↓
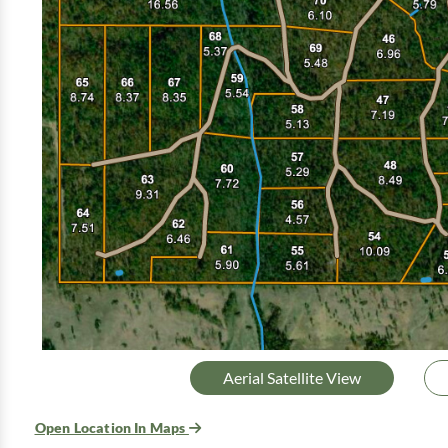
Aerial Satellite View
Open Location In Maps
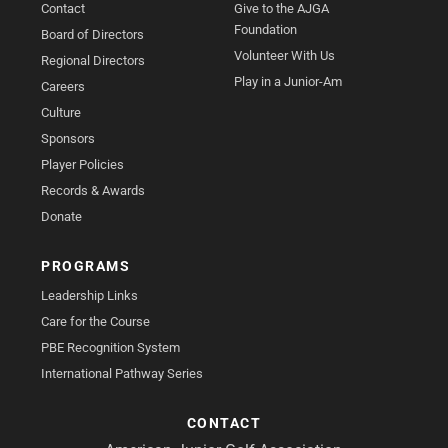
Contact
Give to the AJGA
Foundation
Board of Directors
Volunteer With Us
Regional Directors
Play in a Junior-Am
Careers
Culture
Sponsors
Player Policies
Records & Awards
Donate
PROGRAMS
Leadership Links
Care for the Course
PBE Recognition System
International Pathway Series
CONTACT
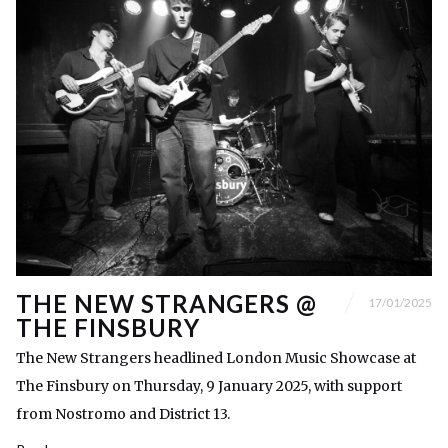
THE NEW STRANGERS @
17/01/2025
THE FINSBURY
The New Strangers headlined London Music Showcase at
The Finsbury on Thursday, 9 January 2025, with support
from Nostromo and District 13.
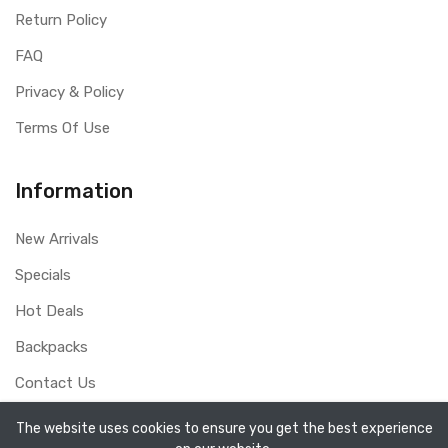
Return Policy
FAQ
Privacy & Policy
Terms Of Use
Information
New Arrivals
Specials
Hot Deals
Backpacks
Contact Us
The website uses cookies to ensure you get the best experience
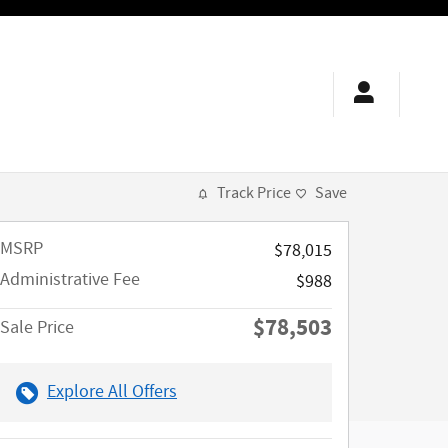
Track Price
Save
MSRP
$78,015
Administrative Fee
$988
$78,503
Sale Price
Explore All Offers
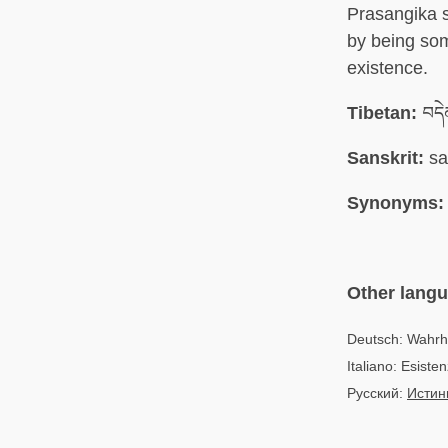
Prasangika s
by being som
existence.
Tibetan:
བདེ
Sanskrit:
sa
Synonyms:
Other lang
Deutsch: Wahrh
Italiano: Esiste
Русский:
Истин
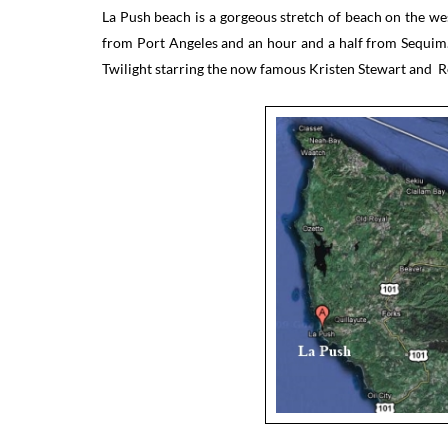
La Push beach is a gorgeous stretch of beach on the we
from Port Angeles and an hour and a half from Sequim.
Twilight starring the now famous Kristen Stewart and R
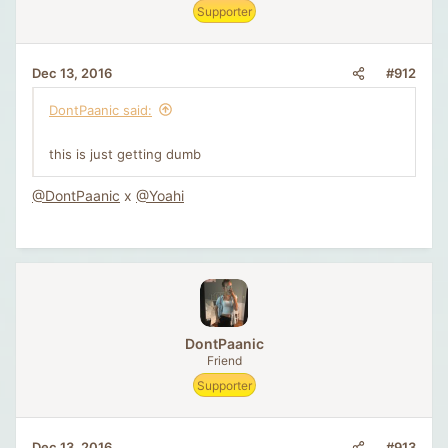
Supporter
#912
Dec 13, 2016
DontPaanic said:
this is just getting dumb
@DontPaanic
x
@Yoahi
DontPaanic
Friend
Supporter
#913
Dec 13, 2016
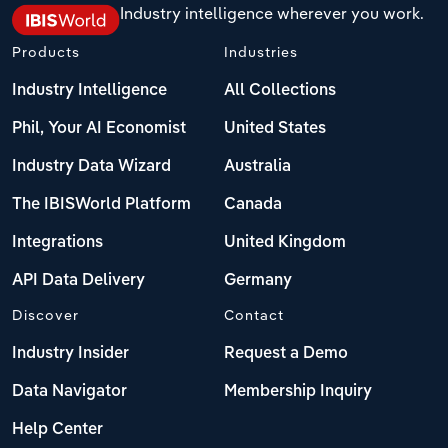
Industry intelligence wherever you work.
Products
Industries
Industry Intelligence
All Collections
Phil, Your AI Economist
United States
Industry Data Wizard
Australia
The IBISWorld Platform
Canada
Integrations
United Kingdom
API Data Delivery
Germany
Discover
Contact
Industry Insider
Request a Demo
Data Navigator
Membership Inquiry
Help Center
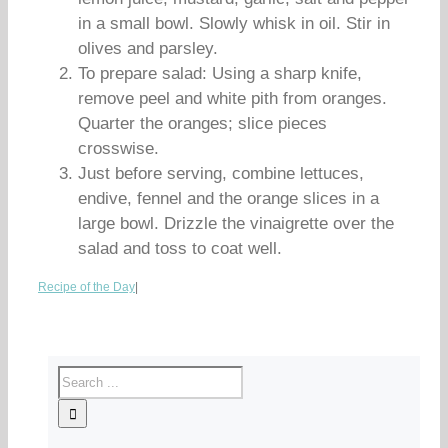
in a small bowl. Slowly whisk in oil. Stir in
olives and parsley.
To prepare salad: Using a sharp knife,
remove peel and white pith from oranges.
Quarter the oranges; slice pieces
crosswise.
Just before serving, combine lettuces,
endive, fennel and the orange slices in a
large bowl. Drizzle the vinaigrette over the
salad and toss to coat well.
Recipe of the Day
|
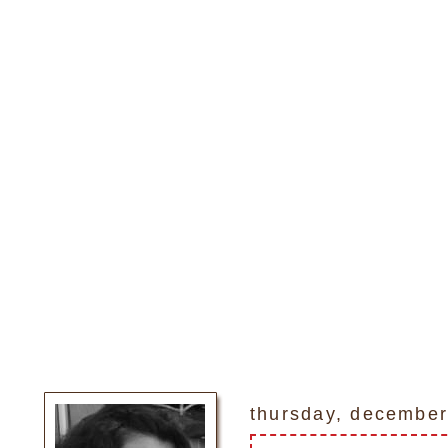
thursday, december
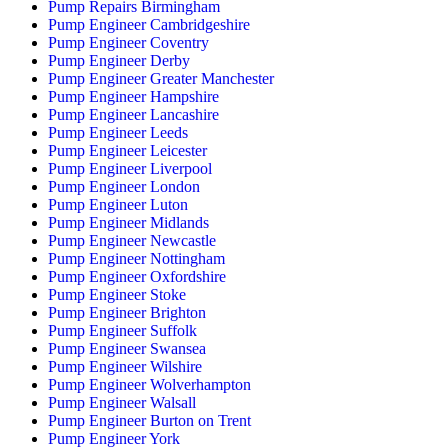
Pump Repairs Birmingham
Pump Engineer Cambridgeshire
Pump Engineer Coventry
Pump Engineer Derby
Pump Engineer Greater Manchester
Pump Engineer Hampshire
Pump Engineer Lancashire
Pump Engineer Leeds
Pump Engineer Leicester
Pump Engineer Liverpool
Pump Engineer London
Pump Engineer Luton
Pump Engineer Midlands
Pump Engineer Newcastle
Pump Engineer Nottingham
Pump Engineer Oxfordshire
Pump Engineer Stoke
Pump Engineer Brighton
Pump Engineer Suffolk
Pump Engineer Swansea
Pump Engineer Wilshire
Pump Engineer Wolverhampton
Pump Engineer Walsall
Pump Engineer Burton on Trent
Pump Engineer York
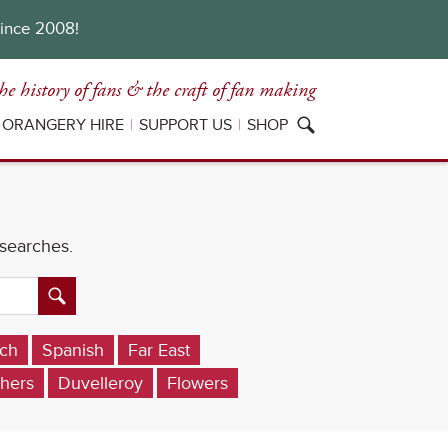
since 2008!
he history of fans
& the craft of fan making
ORANGERY HIRE
SUPPORT US
SHOP
 searches.
ch
Spanish
Far East
hers
Duvelleroy
Flowers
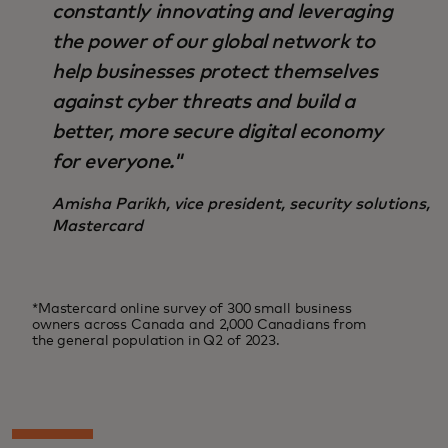
constantly innovating and leveraging
the power of our global network to
help businesses protect themselves
against cyber threats and build a
better, more secure digital economy
for everyone."
Amisha Parikh, vice president, security solutions,
Mastercard
*Mastercard online survey of 300 small business
owners across Canada and 2,000 Canadians from
the general population in Q2 of 2023.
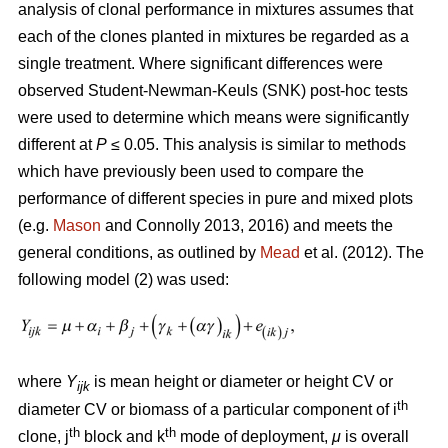
analysis of clonal performance in mixtures assumes that
each of the clones planted in mixtures be regarded as a
single treatment. Where significant differences were
observed Student-Newman-Keuls (SNK) post-hoc tests
were used to determine which means were significantly
different at
P
≤ 0.05. This analysis is similar to methods
which have previously been used to compare the
performance of different species in pure and mixed plots
(e.g.
Mason
and Connolly 2013, 2016) and meets the
general conditions, as outlined by
Mead
et al. (2012). The
following model (2) was used:
where
Y
is mean height or diameter or height CV or
ijk
th
diameter CV or biomass of a particular component of i
th
th
clone, j
block and k
mode of deployment,
μ
is overall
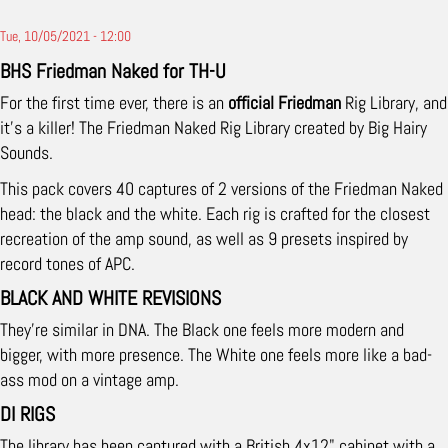
Tue, 10/05/2021 - 12:00
BHS Friedman Naked for TH-U
For the first time ever, there is an
official Friedman
Rig Library, and
it's a killer! The Friedman Naked Rig Library created by Big Hairy
Sounds.
This pack covers 40 captures of 2 versions of the Friedman Naked
head: the black and the white. Each rig is crafted for the closest
recreation of the amp sound, as well as 9 presets inspired by
record tones of APC.
BLACK AND WHITE REVISIONS
They're similar in DNA. The Black one feels more modern and
bigger, with more presence. The White one feels more like a bad-
ass mod on a vintage amp.
DI RIGS
The library has been captured with a British 4x12" cabinet with a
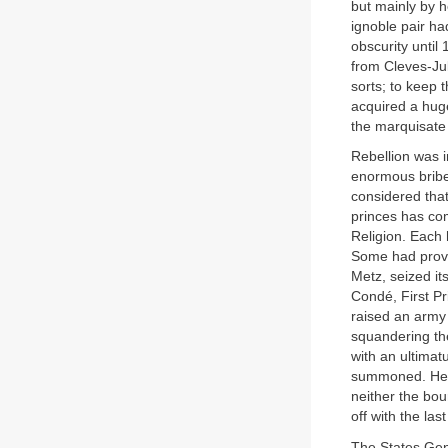
but mainly by h
ignoble pair ha
obscurity unti
from Cleves-Ju
sorts; to keep 
acquired a hug
the marquisate 
Rebellion was i
enormous bribe
considered that
princes has co
Religion. Each
Some had provi
Metz, seized it
Condé, First Pri
raised an army
squandering the
with an ultimat
summoned. He w
neither the bo
off with the last
The States Gen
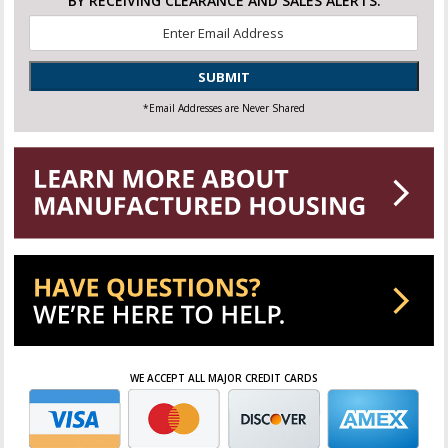
BY RECEIVING CLEARANCE AND SALES ALERTS.
Email
*
SUBMIT
*Email Addresses are Never Shared
WE ACCEPT ALL MAJOR CREDIT CARDS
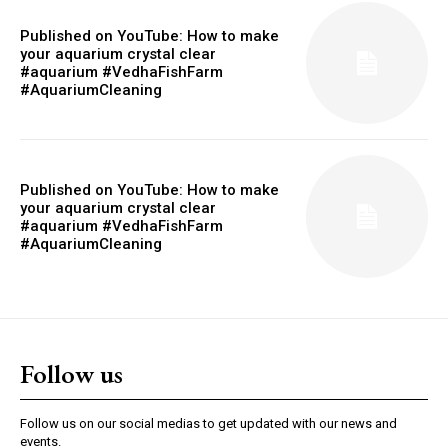
Published on YouTube: How to make
your aquarium crystal clear
#aquarium #VedhaFishFarm
#AquariumCleaning
Published on YouTube: How to make
your aquarium crystal clear
#aquarium #VedhaFishFarm
#AquariumCleaning
Follow us
Follow us on our social medias to get updated with our news and
events.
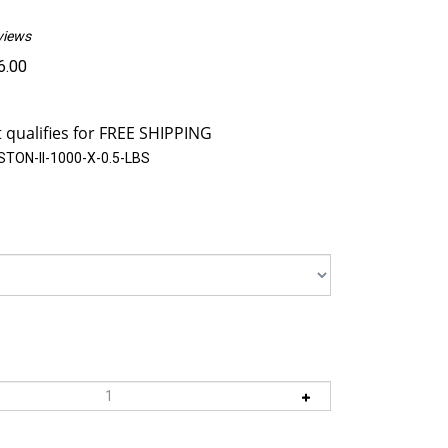
views
6.00
TON-II-1000-X-0.5-LBS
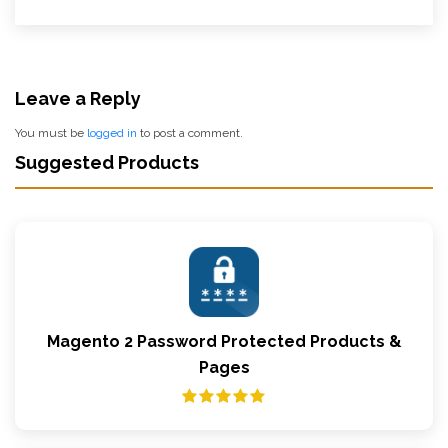
Leave a Reply
You must be
logged in
to post a comment.
Suggested Products
Magento 2 Password Protected Products &
Pages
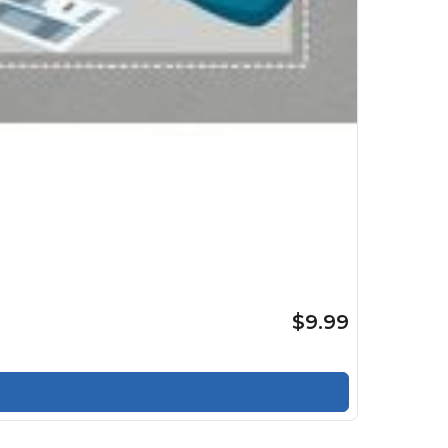
$9.99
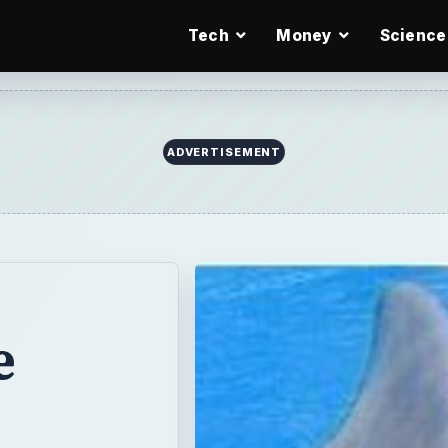
Tech
Money
Science
e
pular marine
uction,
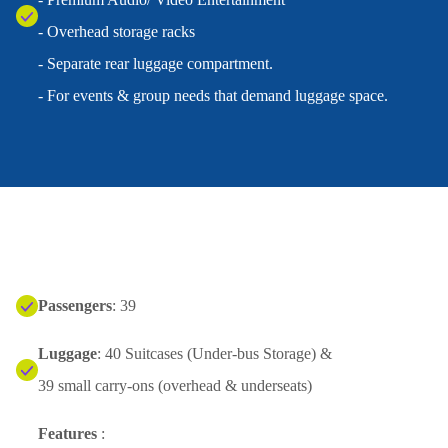
- Overhead storage racks
- Separate rear luggage compartment.
- For events & group needs that demand luggage space.
Passengers
: 39
Luggage
: 40 Suitcases (Under-bus Storage) &
39 small carry-ons (overhead & underseats)
Features
:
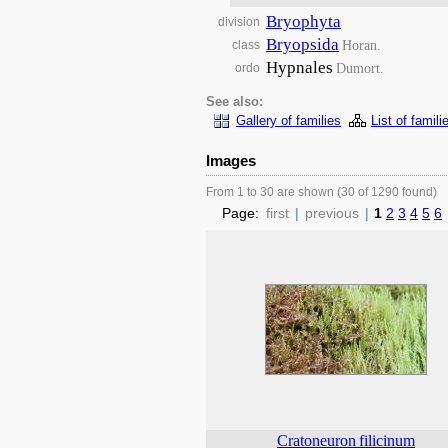
Bryophyta
division
Bryopsida
Horan.
class
Hypnales
Dumort.
ordo
See also:
Gallery of families
List of famili
Images
From 1 to 30 are shown (30 of 1290 found)
Page:
first
|
previous
|
1
2
3
4
5
6
Cratoneuron
filicinum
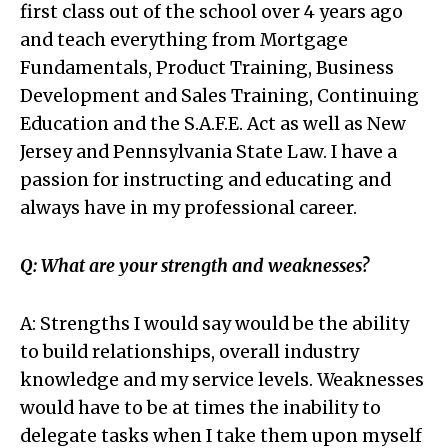
first class out of the school over 4 years ago
and teach everything from Mortgage
Fundamentals, Product Training, Business
Development and Sales Training, Continuing
Education and the S.A.F.E. Act as well as New
Jersey and Pennsylvania State Law. I have a
passion for instructing and educating and
always have in my professional career.
Q: What are your strength and weaknesses?
A: Strengths I would say would be the ability
to build relationships, overall industry
knowledge and my service levels. Weaknesses
would have to be at times the inability to
delegate tasks when I take them upon myself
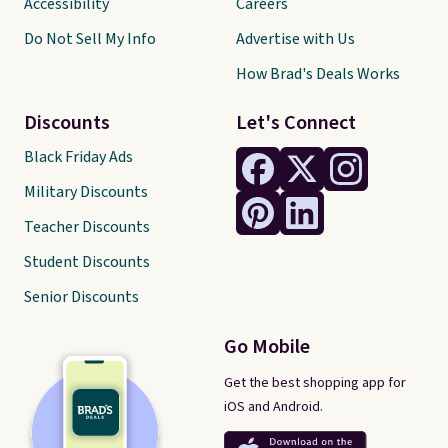
Accessibility
Careers
Do Not Sell My Info
Advertise with Us
How Brad's Deals Works
Discounts
Let's Connect
Black Friday Ads
Military Discounts
Teacher Discounts
Student Discounts
Senior Discounts
Go Mobile
Get the best shopping app for
iOS and Android.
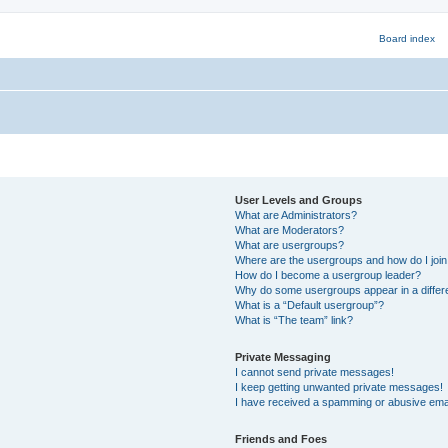
User Levels and Groups
What are Administrators?
What are Moderators?
What are usergroups?
Where are the usergroups and how do I joi
How do I become a usergroup leader?
Why do some usergroups appear in a differ
What is a “Default usergroup”?
What is “The team” link?
Private Messaging
I cannot send private messages!
I keep getting unwanted private messages!
I have received a spamming or abusive ema
Friends and Foes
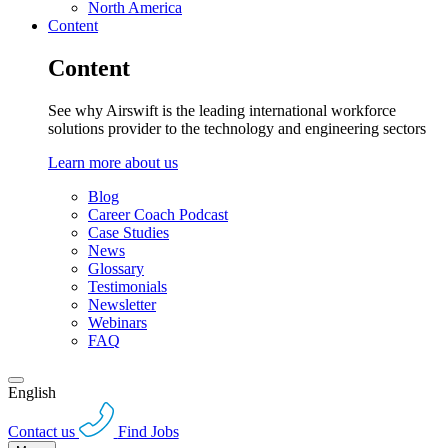
North America
Content
Content
See why Airswift is the leading international workforce
solutions provider to the technology and engineering sectors
Learn more about us
Blog
Career Coach Podcast
Case Studies
News
Glossary
Testimonials
Newsletter
Webinars
FAQ
English
Contact us
Find Jobs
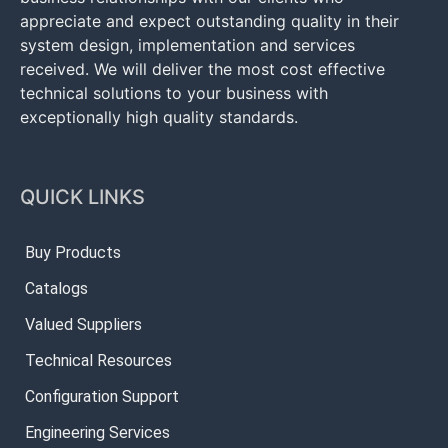
appreciate and expect outstanding quality in their
system design, implementation and services
received. We will deliver the most cost effective
technical solutions to your business with
exceptionally high quality standards.
QUICK LINKS
Buy Products
Catalogs
Valued Suppliers
Technical Resources
Configuration Support
Engineering Services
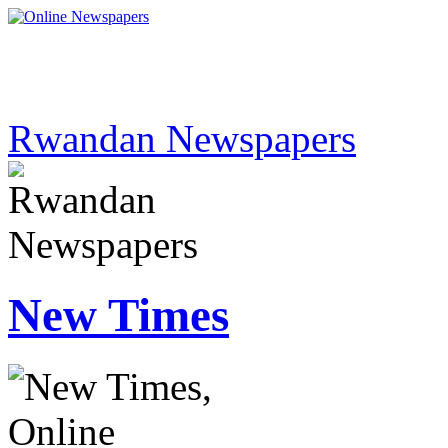
Rwandan Newspapers
New Times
↑
Task: The material above holds pictures; leave them out. Repeat exactly the lines from the one containing "acquired a hug" through the one containing "Advertise with Us", and nothing else.

Response:
acquired a hug
the marquisate 
Rebellion was i
enormous bribe
considered that
princes has co
Religion. Each
Some had provi
Metz, seized it
Condé, First Pri
raised an army
squandering the
with an ultimat
summoned. He w
neither the bo
off with the last
The States Gen
BY RECEIVING CLEARANCE AND SALES ALERTS.
Email
*
SUBMIT
*Email Addresses are Never Shared
WE ACCEPT ALL MAJOR CREDIT CARDS
Published on YouTube: How to make
your aquarium crystal clear
#aquarium #VedhaFishFarm
#AquariumCleaning
Published on YouTube: How to make
your aquarium crystal clear
#aquarium #VedhaFishFarm
#AquariumCleaning
Follow us
Follow us on our social medias to get updated with our news and
events.
views
6.00
TON-II-1000-X-0.5-LBS
Leave a Reply
You must be
logged in
to post a comment.
Suggested Products
Magento 2 Password Protected Products &
Pages
$9.99
Tech
Money
Science
e
pular marine
uction,
- Overhead storage racks
- Separate rear luggage compartment.
- For events & group needs that demand luggage space.
Passengers
: 39
Luggage
: 40 Suitcases (Under-bus Storage) &
39 small carry-ons (overhead & underseats)
Features
:
Bryophyta
division
Bryopsida
Horan.
class
Hypnales
Dumort.
ordo
See also:
Gallery of families
List of famili
Images
From 1 to 30 are shown (30 of 1290 found)
Page:
first
|
previous
|
1
2
3
4
5
6
Cratoneuron
filicinum
first class out of the school over 4 years ago
and teach everything from Mortgage
Fundamentals, Product Training, Business
Development and Sales Training, Continuing
Education and the S.A.F.E. Act as well as New
Jersey and Pennsylvania State Law. I have a
passion for instructing and educating and
always have in my professional career.
Q: What are your strength and weaknesses?
A: Strengths I would say would be the ability
to build relationships, overall industry
knowledge and my service levels. Weaknesses
would have to be at times the inability to
delegate tasks when I take them upon myself
Accessibility
Careers
Do Not Sell My Info
Advertise with Us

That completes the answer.